My point is: Did it help fighting privacy issues? I don't think so. Did it harm? I do think so. Will it ever be somehow measured for its effectiveness and be taken back/changed to be more effective? I don't think so. So better get rid of it.

I seem to recall that before the GDPR, cookie banners were basically a single "OK" button, annoying but at least usually floating near the bottom of the page. After GDPR. they became dark-patterned modal nests of unfathomable checkboxes and submenus.

I don't think it has made of jot of difference for privacy, but it sure has degraded the user experience of using the web.

> GDPR those banners went viral in clumsy, annoying, not useful and frequently unnecessary implementations. Maybe it's because of hefty fines introduced in the context of GDPR.

The problem is that not enough fines have been meted out. Had they been, we'd see less of the unuseful, annoying, unnecessary banners. Because they are this way on purpose: to make you "consent" to wholesale collection and trading of your data.
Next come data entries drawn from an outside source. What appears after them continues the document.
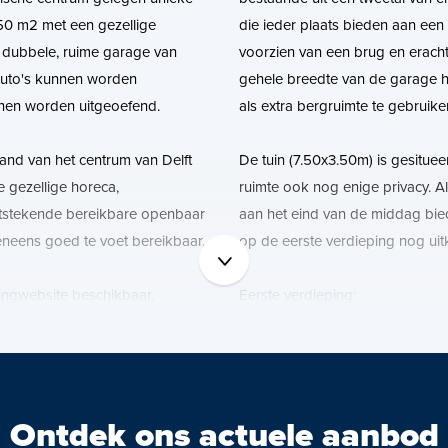
50 m2 met een gezellige
die ieder plaats bieden aan een
n dubbele, ruime garage van
voorzien van een brug en eracht
auto's kunnen worden
gehele breedte van de garage ho
nen worden uitgeoefend.
als extra bergruimte te gebruike
and van het centrum van Delft
De tuin (7.50x3.50m) is gesitue
 gezellige horeca,
ruimte ook nog enige privacy. A
itstekende bereikbare openbaar
aan het eind van de middag bied
veneens goed te voet bereikbaar.
op de eerste verdieping nog uit
ingwebsite beschikbaar.
Eerste verdieping:
r de link naar de website waar
Verrassend leuke slaapverdiepin
 van deze woning kunt vinden.
slaapkamers van (3.94x3.67m), (
(6.75/3.30x7.60/5.18m) en een 
te garage. Er kunnen met gemak
douche, toilet, wastafel en ligbad
Ontdek ons actuele aanbod
to's worden geparkeerd.
Er is nog een tweede, kleinere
I was complaining about the cookies banners in 2009, but ok people tend to conflate the two but it is not fair to lash out to people saying they don't like X with a simple rebuff that the thing is actually called Y. China makes the hardware, America writes the software and the EU makes the regulation, is a very common critique of technical people in the tech sector who lack political and economical power compared to the value they create.